Entries supplied:

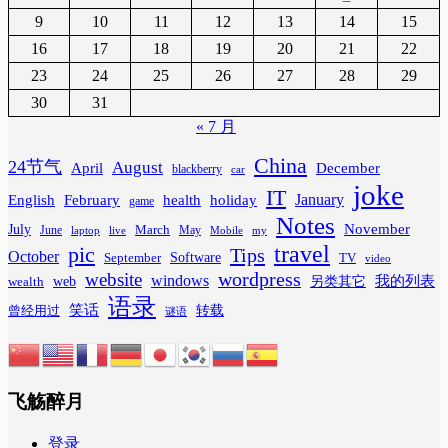
9
10
11
12
13
14
15
16
17
18
19
20
21
22
23
24
25
26
27
28
29
30
31
« 7 月
China
24节气
August
April
December
blackberry
car
joke
IT
February
health
January
English
holiday
game
Notes
November
July
March
June
May
laptop
Mobile
my
live
travel
pic
Tips
October
Software
September
TV
video
wordpress
website
windows
web
我的列表
wealth
另类其它
语录
笑话
转载
曾经用过
谜语
飞觞醉月
登录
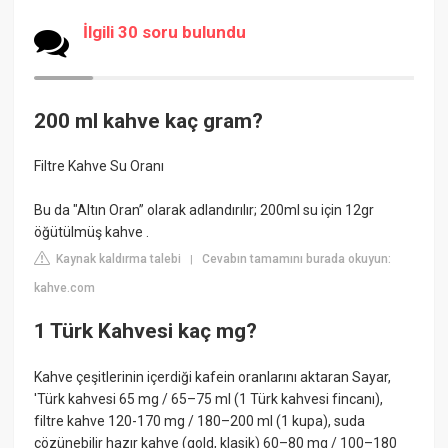
İlgili 30 soru bulundu
200 ml kahve kaç gram?
Filtre Kahve Su Oranı
Bu da "Altın Oran” olarak adlandırılır; 200ml su için 12gr
öğütülmüş kahve .
Kaynak kaldırma talebi
Cevabın tamamını burada okuyun:
|
kahve.com
1 Türk Kahvesi kaç mg?
Kahve çeşitlerinin içerdiği kafein oranlarını aktaran Sayar,
'Türk kahvesi 65 mg / 65–75 ml (1 Türk kahvesi fincanı),
filtre kahve 120-170 mg / 180–200 ml (1 kupa), suda
çözünebilir hazır kahve (gold, klasik) 60–80 mg / 100–180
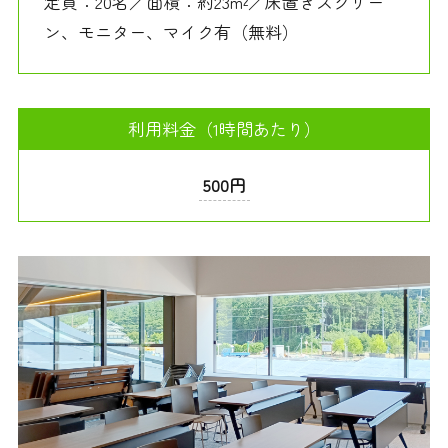
定員：20名／面積：約23m²／床置きスクリー
ン、モニター、マイク有（無料）
利用料金（1時間あたり）
500円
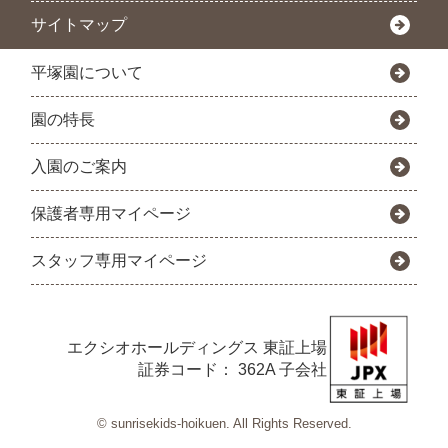
サイトマップ
平塚園について
園の特長
入園のご案内
保護者専用マイページ
スタッフ専用マイページ
エクシオホールディングス
東証上場
証券コード： 362A 子会社
© sunrisekids-hoikuen. All Rights Reserved.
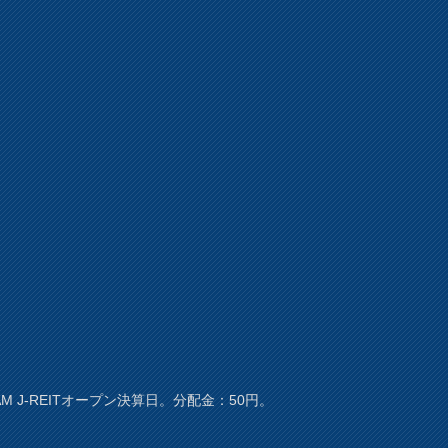
AM J-REITオープン決算日。分配金：50円。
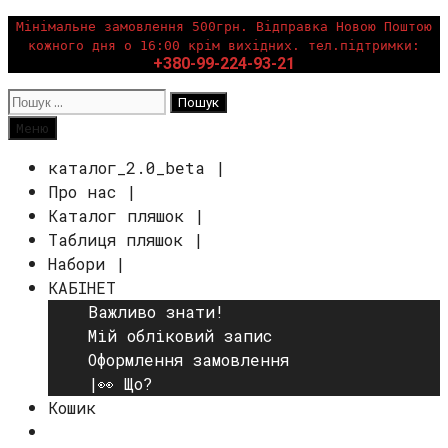
Перейти
Мінімальне замовлення 500грн. Відправка Новою Поштою
кожного дня о 16:00 крім вихідних. тел.підтримки:
до
+380-99-224-93-21
вмісту
Пошук:
Пошук
Меню
каталог_2.0_beta |
Про нас |
Каталог пляшок |
Таблиця пляшок |
Набори |
КАБІНЕТ
Важливо знати!
Мій обліковий запис
Оформлення замовлення
|👀 Що?
Кошик
Пошук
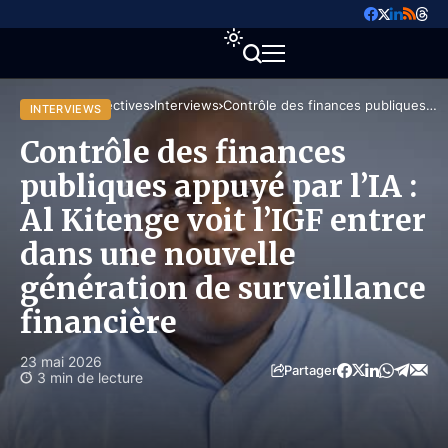
Accueil
Perspectives
Interviews
Contrôle des finances publiques
INTERVIEWS
appuyé par l’IA : Al Kitenge voit l’IGF
entrer dans une nouvelle
Contrôle des finances
génération de surveillance
financière
publiques appuyé par l’IA :
Al Kitenge voit l’IGF entrer
dans une nouvelle
génération de surveillance
financière
23 mai 2026
Partager
3 min de lecture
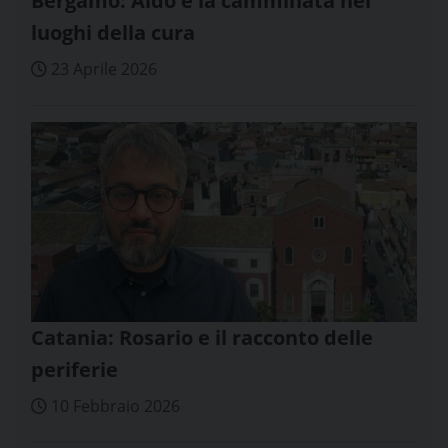
Bergamo: Aldo e la camminata nei
luoghi della cura
23 Aprile 2026
Catania: Rosario e il racconto delle
periferie
10 Febbraio 2026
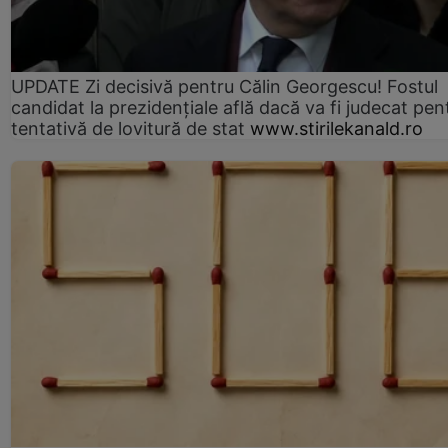
UPDATE Zi decisivă pentru Călin Georgescu! Fostul
candidat la prezidențiale află dacă va fi judecat pen
tentativă de lovitură de stat
www.stirilekanald.ro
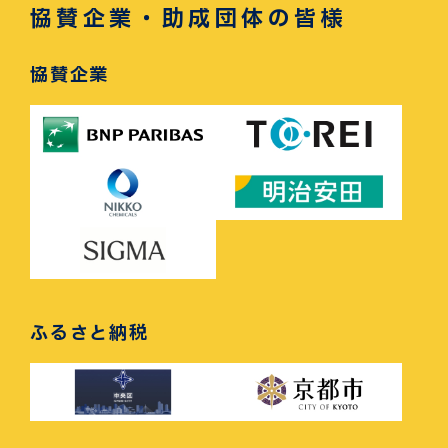
協賛企業・助成団体の皆様
協賛企業
ふるさと納税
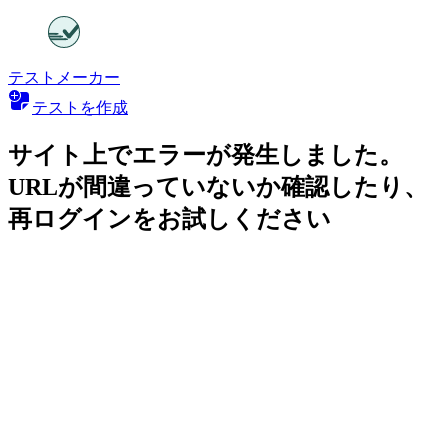
テストメーカー
テストを作成
サイト上でエラーが発生しました。
URLが間違っていないか確認したり、
再ログインをお試しください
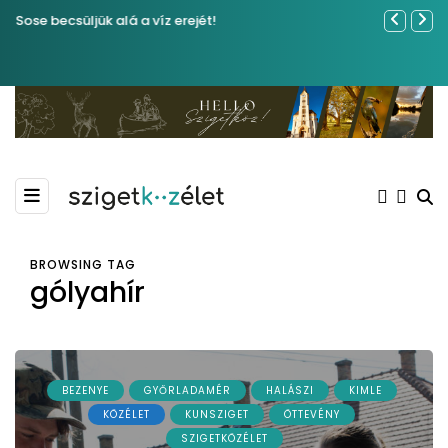
Sose becsüljük alá a víz erejét!
Közel tíze
Kiemelkedő
Madármegf
BROWSING TAG
gólyahír
BEZENYE
GYŐRLADAMÉR
HALÁSZI
KIMLE
KÖZÉLET
KUNSZIGET
ÖTTEVÉNY
SZIGETKÖZÉLET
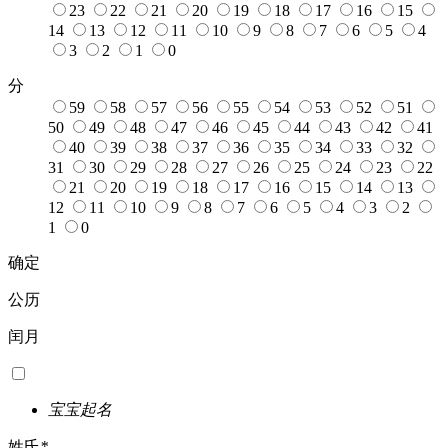
23
22
21
20
19
18
17
16
15
14
13
12
11
10
9
8
7
6
5
4
3
2
1
0
分
59
58
57
56
55
54
53
52
51
50
49
48
47
46
45
44
43
42
41
40
39
38
37
36
35
34
33
32
31
30
29
28
27
26
25
24
23
22
21
20
19
18
17
16
15
14
13
12
11
10
9
8
7
6
5
4
3
2
1
0
确定
公历
闰月
宝宝起名
姓氏
*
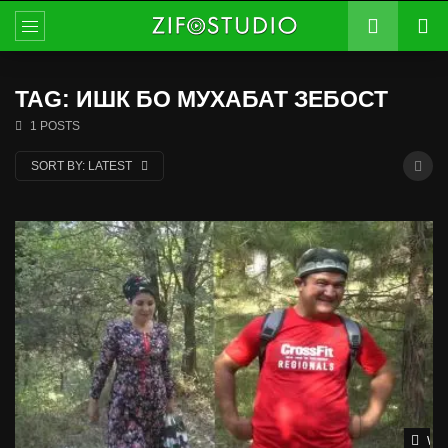
TAG: ИШК БО МУХАБАТ ЗЕБОСТ
1 POSTS
SORT BY:
LATEST
Wat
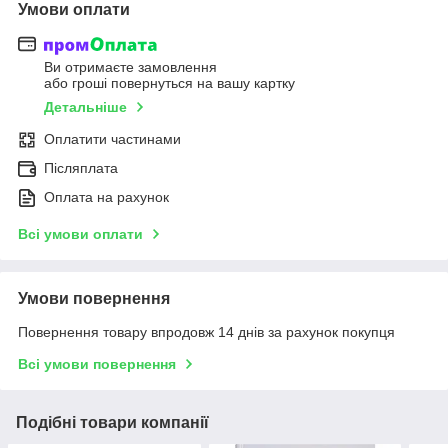
Умови оплати
Ви отримаєте замовлення
або гроші повернуться на вашу картку
Детальніше
Оплатити частинами
Післяплата
Оплата на рахунок
Всі умови оплати
Умови повернення
Повернення товару впродовж 14 днів за рахунок покупця
Всі умови повернення
Подібні товари компанії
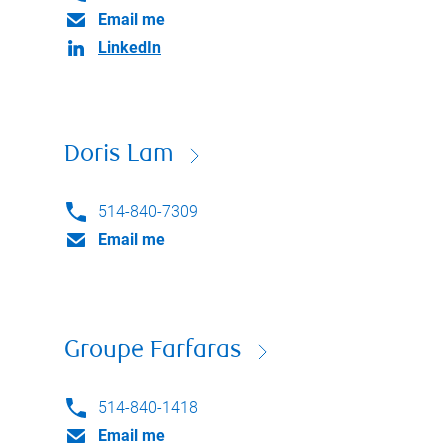
Email me
LinkedIn
Doris Lam
514-840-7309
Email me
Groupe Farfaras
514-840-1418
Email me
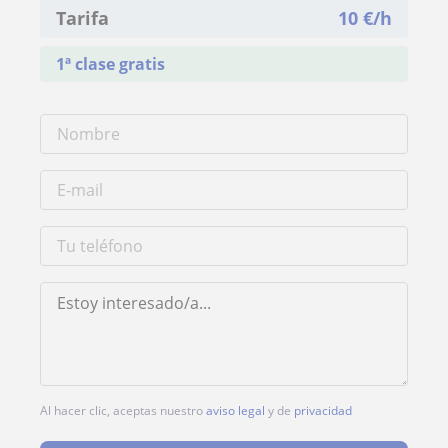
Tarifa
10
€/h
1ª clase gratis
Al hacer clic, aceptas nuestro
aviso legal
y de
privacidad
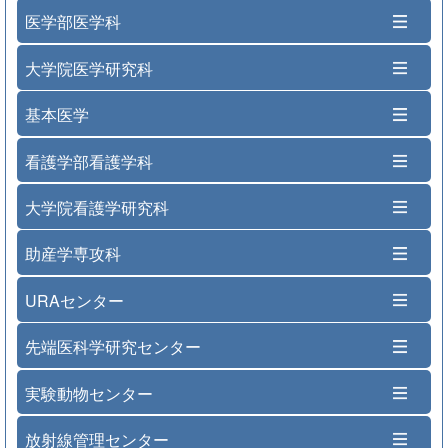
医学部医学科
大学院医学研究科
基本医学
看護学部看護学科
大学院看護学研究科
助産学専攻科
URAセンター
先端医科学研究センター
実験動物センター
放射線管理センター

Task: If a line of the listing above contains "Kitenge", pick it out and copy it.

Result:
appuyé par l’IA : Al Kitenge voit l’IGF
Al Kitenge voit l’IGF entrer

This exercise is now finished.